Der Arbeiter antwortet mit einer Klage über die ökonomischen Zwänge, die ihn von Karachi, weg von seiner Familie, hierhergebracht hätten, und über die Giftstoffe, denen er und seine Kollegen ständig ausgesetzt seien. «Irgendwann wird man vielleicht winzige Teile von mir in deinem Körper finden», antwortet das Schiff. In einem surrealen, libidinös aufgeladenen Dialog lernt man so etwas über destruktive Wechselwirkungen des globalen Warenverkehrs und Rohstoffkreislaufs.

Schiffbrüchige

Rückblende ins Jahr 1819, wo Théodore Géricaults Gemälde «Das Floss der Medusa» am Pariser Salon für einen Skandal sorgte.

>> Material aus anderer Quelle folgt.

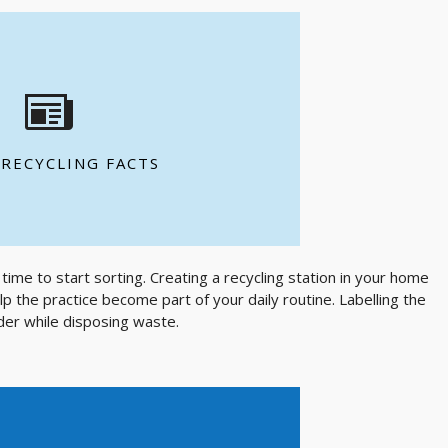
EE MORE FACTS
contain up to 100% recycled fibres
 for every tonne of recycled paper
 RECYCLING FACTS
ded each day to produce Canada's
time to start sorting. Creating a recycling station in your home
lp the practice become part of your daily routine. Labelling the
nder while disposing waste.
mount of energy to make one new can
as 20 recycled cans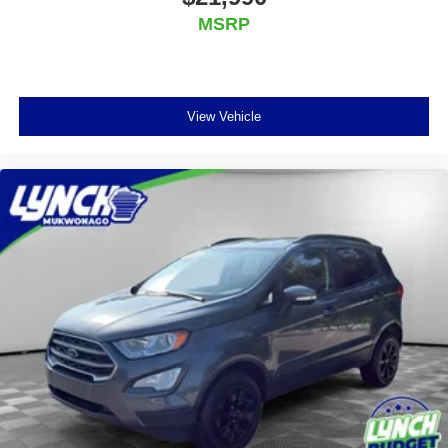
MSRP
View Vehicle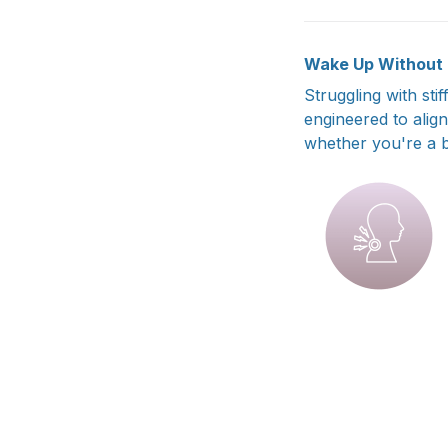
Wake Up Without P
Struggling with sti
engineered to alig
whether you're a b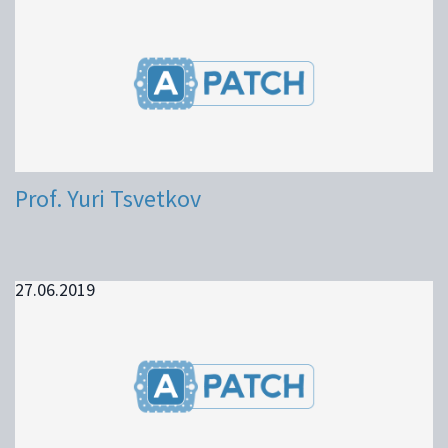
Prof. Yuri Tsvetkov
27.06.2019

Die Darstellung von Schiffbrüchigen brach mit der für die Schiffsmalerei typischen Ikonografie des kolonialen Erfolgs – auslaufende Schiffe, Schiffe, die idyllisch vor Anker liegen, oder solche, die im Sturm heroisch den Kurs halten. Géricaults Schiffbrüchige hingegen treiben nach einem Unglück vor der Küste Senegals im Jahr 1816 auf einer aufgewühlten See, manche mit verstümmelten Beinen, andere vielleicht schon tot.

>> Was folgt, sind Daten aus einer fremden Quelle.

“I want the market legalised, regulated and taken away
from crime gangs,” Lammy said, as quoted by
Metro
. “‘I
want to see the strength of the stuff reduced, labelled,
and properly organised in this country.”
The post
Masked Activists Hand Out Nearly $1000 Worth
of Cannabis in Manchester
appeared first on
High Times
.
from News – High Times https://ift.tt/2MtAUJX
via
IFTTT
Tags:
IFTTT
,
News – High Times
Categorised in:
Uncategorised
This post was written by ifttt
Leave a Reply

Fotos und Videoausschnitten, auf denen dieses historische Gemälde zu sehen ist, stellen die KuratorInnen Skizzen des Malers Dierk Schmidt zur Seite. Auf diesen ist ein Flüchtlingsboot zu sehen, das auf der Überfahrt von Indonesien nach Australien kenterte. Erneut stellt sich damit die Frage nach historischer Zeugenschaft und ihrer künstlerischen Bearbeitung. Während Géricault die Überlebenden für eine möglichst realitätsgetreue Darstellung befragen konnte, können Schmidts Abstraktionen auf einer schwarzen Aluminiumplatte auch als Versuch gelesen werden, die Unsichtbarkeit der Opfer darzustellen.

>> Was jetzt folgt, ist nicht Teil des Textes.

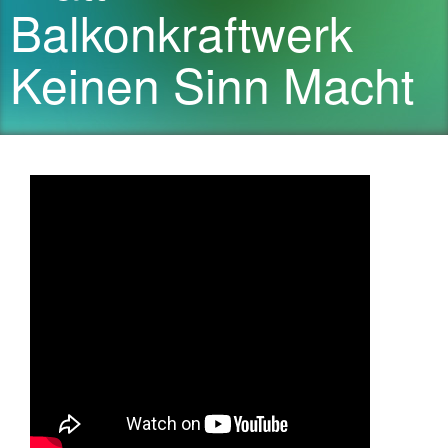
Balkonkraftwerk
Keinen Sinn Macht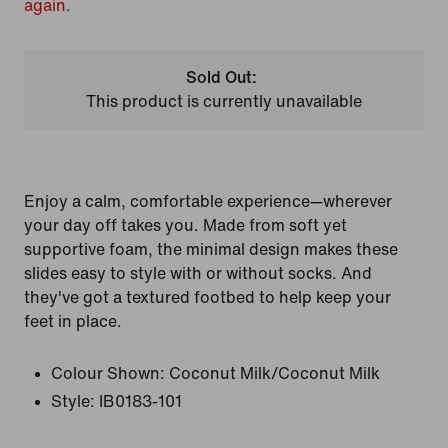
again.
Sold Out:
This product is currently unavailable
Enjoy a calm, comfortable experience—wherever
your day off takes you. Made from soft yet
supportive foam, the minimal design makes these
slides easy to style with or without socks. And
they've got a textured footbed to help keep your
feet in place.
Colour Shown:
Coconut Milk/Coconut Milk
Style:
IB0183-101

Auch ein Stockwerk höher werden die politischen und ökonomischen Verstrickungen hinter den ausgestellten Artefakten als semiotisches Netz den BesucherInnen zur individuellen Sinnproduktion angeboten. So etwa beim Ensemble aus Bialetti-Kaffeemaschine und einer Szene aristokratischer Gemütlichkeit mit kaffeetrinkender Dame, Schosshündchen und schwarzem Diener aus Porzellan. Oder in der Soundinstallation «Bibby Challenge», in der uns Ko-Kurator Adnan Softić verschiedene Stimmen hören lässt, die von schwimmenden Wohnblöcken in Hamburg erzählen, in denen Flüchtlinge des jugoslawischen Bürgerkriegs aufgenommen wurden und in denen Softićeine Zeit lang lebte.

Eine dieser Stimmen schwärmt, wie sehr ihr das multikulturelle Flair im Containerschiff gefallen habe. Eine andere erinnert sich an die feuchte Kälte, die im Winter um die Boote herrschte. Und eine dritte sagt diesen Satz, der hierzulande besonders hallt: «Der Staat ist kein Boot, und er schwimmt auch nicht im Fluss der Geschichte.» Während man ihn hört, fällt der Blick aus dem prunkvollen Salon der Villa, in der das Johann-Jacobs-Museum untergebracht ist, hinaus auf den See.

«Ein Schiff wird nicht kommen», Johann Jacobs Museum, Zürich, Dienstag, Samstag und Sonntag, noch bis Dienstag, 5. Mai 2020.